Dear colleagues,

Thanks for these additional sources, Dennis.

I also looked up the minutes from Brussels, which state that "GP expects that variants in the Latin Script for the RZ LGR be limited to homoglyphs (i.e., visual identical characters)". The issue I see here is that the term homoglyph suggest a categorical difference, which linguistically does not exist in my opinion. In other words, there is no systematic way of telling apart characters "of merely similar appearance" from "characters with essentially identical appearance by design" in the context of Latin script.  There is no categorical difference between a visually identical character vs. a visually similar character, but such a categorization is an arbitrary choice out of a continuum, and that continuum is shaped based on different factors including font, context, the user and the user's education, the user's client, as well as technical, linguistic, and neurological aspects relating to human perception.

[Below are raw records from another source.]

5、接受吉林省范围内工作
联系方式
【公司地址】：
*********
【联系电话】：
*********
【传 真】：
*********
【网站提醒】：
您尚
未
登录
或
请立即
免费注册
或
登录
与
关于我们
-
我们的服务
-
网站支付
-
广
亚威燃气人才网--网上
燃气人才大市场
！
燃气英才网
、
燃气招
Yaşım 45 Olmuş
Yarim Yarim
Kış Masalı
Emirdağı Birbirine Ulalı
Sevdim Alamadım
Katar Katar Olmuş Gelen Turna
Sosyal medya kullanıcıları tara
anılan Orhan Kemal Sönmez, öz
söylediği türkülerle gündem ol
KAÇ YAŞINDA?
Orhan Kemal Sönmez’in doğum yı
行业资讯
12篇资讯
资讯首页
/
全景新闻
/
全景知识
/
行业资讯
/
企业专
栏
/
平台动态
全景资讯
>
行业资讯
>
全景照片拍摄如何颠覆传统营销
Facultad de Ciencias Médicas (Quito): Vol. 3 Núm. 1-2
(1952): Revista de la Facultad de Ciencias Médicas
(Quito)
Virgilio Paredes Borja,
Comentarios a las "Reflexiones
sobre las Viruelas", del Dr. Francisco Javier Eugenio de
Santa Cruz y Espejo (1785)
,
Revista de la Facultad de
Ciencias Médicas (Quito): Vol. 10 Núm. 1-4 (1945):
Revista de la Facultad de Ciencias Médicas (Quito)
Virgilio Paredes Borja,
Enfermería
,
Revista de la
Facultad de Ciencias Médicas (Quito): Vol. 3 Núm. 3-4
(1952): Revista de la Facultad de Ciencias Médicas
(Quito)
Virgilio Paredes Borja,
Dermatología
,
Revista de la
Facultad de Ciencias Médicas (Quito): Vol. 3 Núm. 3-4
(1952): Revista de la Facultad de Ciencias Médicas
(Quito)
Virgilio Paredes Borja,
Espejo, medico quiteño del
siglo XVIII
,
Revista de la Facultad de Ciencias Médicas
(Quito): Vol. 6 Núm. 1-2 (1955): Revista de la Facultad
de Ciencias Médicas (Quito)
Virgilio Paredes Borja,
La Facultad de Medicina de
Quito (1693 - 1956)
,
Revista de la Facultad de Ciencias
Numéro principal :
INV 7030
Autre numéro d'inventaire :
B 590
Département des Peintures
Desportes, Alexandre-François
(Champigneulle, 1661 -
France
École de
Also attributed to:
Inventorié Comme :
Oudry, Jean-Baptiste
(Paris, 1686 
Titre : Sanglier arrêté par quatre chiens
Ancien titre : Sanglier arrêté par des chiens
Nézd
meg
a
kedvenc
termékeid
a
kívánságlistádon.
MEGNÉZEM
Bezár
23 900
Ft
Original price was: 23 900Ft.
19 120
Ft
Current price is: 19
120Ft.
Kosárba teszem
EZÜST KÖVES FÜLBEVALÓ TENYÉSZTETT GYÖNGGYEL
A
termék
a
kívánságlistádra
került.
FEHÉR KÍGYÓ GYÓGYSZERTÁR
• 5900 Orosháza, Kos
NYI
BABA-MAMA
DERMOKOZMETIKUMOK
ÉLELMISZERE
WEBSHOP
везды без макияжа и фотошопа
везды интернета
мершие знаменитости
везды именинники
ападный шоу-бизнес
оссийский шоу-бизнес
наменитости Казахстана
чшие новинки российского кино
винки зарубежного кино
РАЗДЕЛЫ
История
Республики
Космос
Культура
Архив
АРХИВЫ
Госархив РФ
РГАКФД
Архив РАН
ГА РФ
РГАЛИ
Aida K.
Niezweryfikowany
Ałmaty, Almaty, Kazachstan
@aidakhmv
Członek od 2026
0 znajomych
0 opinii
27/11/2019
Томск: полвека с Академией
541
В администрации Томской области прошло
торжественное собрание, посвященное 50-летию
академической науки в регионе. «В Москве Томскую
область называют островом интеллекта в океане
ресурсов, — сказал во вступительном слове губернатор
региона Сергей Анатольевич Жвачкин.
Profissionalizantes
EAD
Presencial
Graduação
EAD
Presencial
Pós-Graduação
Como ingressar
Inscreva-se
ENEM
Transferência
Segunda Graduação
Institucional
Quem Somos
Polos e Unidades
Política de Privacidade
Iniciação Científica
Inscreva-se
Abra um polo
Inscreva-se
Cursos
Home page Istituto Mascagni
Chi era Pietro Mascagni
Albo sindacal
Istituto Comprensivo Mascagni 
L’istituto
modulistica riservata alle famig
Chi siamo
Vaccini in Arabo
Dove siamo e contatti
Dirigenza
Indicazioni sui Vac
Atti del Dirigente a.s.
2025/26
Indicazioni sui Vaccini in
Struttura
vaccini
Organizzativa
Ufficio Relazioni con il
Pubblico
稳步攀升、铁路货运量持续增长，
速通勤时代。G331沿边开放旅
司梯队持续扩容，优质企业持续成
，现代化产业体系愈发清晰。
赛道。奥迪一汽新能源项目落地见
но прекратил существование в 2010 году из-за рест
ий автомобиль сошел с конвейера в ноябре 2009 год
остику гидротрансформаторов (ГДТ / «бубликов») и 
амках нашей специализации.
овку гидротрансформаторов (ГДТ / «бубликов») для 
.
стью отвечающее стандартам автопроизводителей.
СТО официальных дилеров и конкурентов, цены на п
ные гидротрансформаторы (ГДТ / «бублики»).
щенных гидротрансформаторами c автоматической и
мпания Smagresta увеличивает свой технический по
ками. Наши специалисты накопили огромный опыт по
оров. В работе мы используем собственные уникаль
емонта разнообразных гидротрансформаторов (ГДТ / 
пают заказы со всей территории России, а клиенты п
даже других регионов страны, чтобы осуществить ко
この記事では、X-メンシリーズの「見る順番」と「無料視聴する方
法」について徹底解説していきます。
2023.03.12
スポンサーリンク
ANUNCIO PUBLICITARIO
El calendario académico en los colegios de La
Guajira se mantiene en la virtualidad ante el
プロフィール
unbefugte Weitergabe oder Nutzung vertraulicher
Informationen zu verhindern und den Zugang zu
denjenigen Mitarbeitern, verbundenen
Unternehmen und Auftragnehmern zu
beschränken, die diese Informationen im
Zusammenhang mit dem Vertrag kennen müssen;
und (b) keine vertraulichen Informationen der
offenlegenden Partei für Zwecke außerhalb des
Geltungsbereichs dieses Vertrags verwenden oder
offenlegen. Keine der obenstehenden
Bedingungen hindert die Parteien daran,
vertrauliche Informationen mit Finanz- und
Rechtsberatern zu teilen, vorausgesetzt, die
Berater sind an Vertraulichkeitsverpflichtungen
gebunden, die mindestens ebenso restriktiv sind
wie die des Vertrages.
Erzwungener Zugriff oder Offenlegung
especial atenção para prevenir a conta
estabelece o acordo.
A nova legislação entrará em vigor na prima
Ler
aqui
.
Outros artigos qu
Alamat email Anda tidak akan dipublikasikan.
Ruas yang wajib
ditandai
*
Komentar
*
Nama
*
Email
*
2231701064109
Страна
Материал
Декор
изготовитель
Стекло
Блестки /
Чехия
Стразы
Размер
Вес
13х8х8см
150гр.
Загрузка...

As for the former email date October 18, 2017, regarding the theory about disunification by script property - I believe that this is an ahistorical view, which may be correct only from a synchronic point of view, that is from today's point of view only . Fact of the matter is that for historical reasons, everything is inter-related so that visual similarity is not accidental but - in most cases - because of a historical connection. All these different shapes were once one and the same, and minute differences once considered mere variation by the hands of individual writers have come to form the basis for forming new letters (which is precisely what I was looking to demonstrate in the draft text of the proposal which the group considered irrelevant because it was discussing the history of the script).

So in my view, sticking to "homogylphs" does not help us because the term is void of meaning in a linguistic context. If there is a modern definition in a technical context, I would appreciate if anyone could quote it for me.

I hope this helps contextualize the facts from a linguistic point of view.

Best,

Meikal

On 30 May 2018 at 22:08, Tan Tanaka, Dennis <dtantanaka@verisign.com> wrote:

From: Meikal Mumin <meikal.mumin@uni-koeln.de>
Date: Tuesday, May 29, 2018 at 10:14 AM
To: Bill Jouris <bill.jouris@insidethestack.com>, Dennis Tan Tanaka <dtantanaka@verisign.com>, Michael Bauland <Michael.Bauland@knipp.de>, Sarmad Hussain <sarmad.hussain@icann.org>
Cc: Latin GP <LatinGP@icann.org>
Subject: [EXTERNAL] Re: [Latingp] Variant cross-script analysis worksheets

 

My conclusion is that it is more complex than reducing things to "homoglyphs" but I do not think that (at least linguistically) we have a strong definition of homoglyphs

 

 

On homoglyphs the Latin GP has received the following guidance from IP, in writing and verbally (during the Brussels workshop)

 

“In the context of the Root Zone, the Procedure is quite clear in that it considers simple similarity of appearance to be outside the scope of the Root Zone LGR. In admitting exact homoglyphs, the IP has been making the argument that ‘e’ in Latin (U+0065) and ‘е’ in Cyrillic(U+0435) are not just visually indistinguishable, but that their distinct code points effectively represent a disunification by script property.” – Email from IP to Latin GP of 18 October 2017 in response to our draft Principles for Inclusion and Exclusion of Code Points in Latin Script for the Root Zone, and in particular to our Analysis of Variants in the Latin Script for the Root Zone.

 

“The kinds of variants to be defined in the Root Zone LGR are limited to homoglyphs, which are characters with essentially identical appearance by design, instead of merely similar appearance.” – Integration Panel feedback to Latin GP proposal of 22 March 2017.